THE TASK: Every line holding the string "Alltimate" is to be copied from the entries below.

Items listed in a dataset:
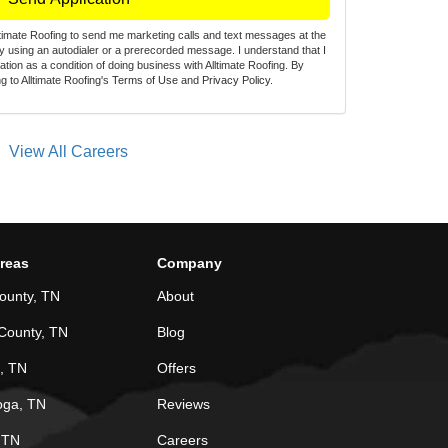
lltimate Roofing to send me marketing calls and text messages at the
 using an autodialer or a prerecorded message. I understand that I
zation as a condition of doing business with Alltimate Roofing. By
g to Alltimate Roofing's
Terms of Use
and
Privacy Policy
.
View All Careers
Areas
Company
ounty, TN
About
County, TN
Blog
, TN
Offers
oga, TN
Reviews
, TN
Careers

WRITTEN ANSWER:
zation as a condition of doing business with Alltimate Roofing. By
g to Alltimate Roofing's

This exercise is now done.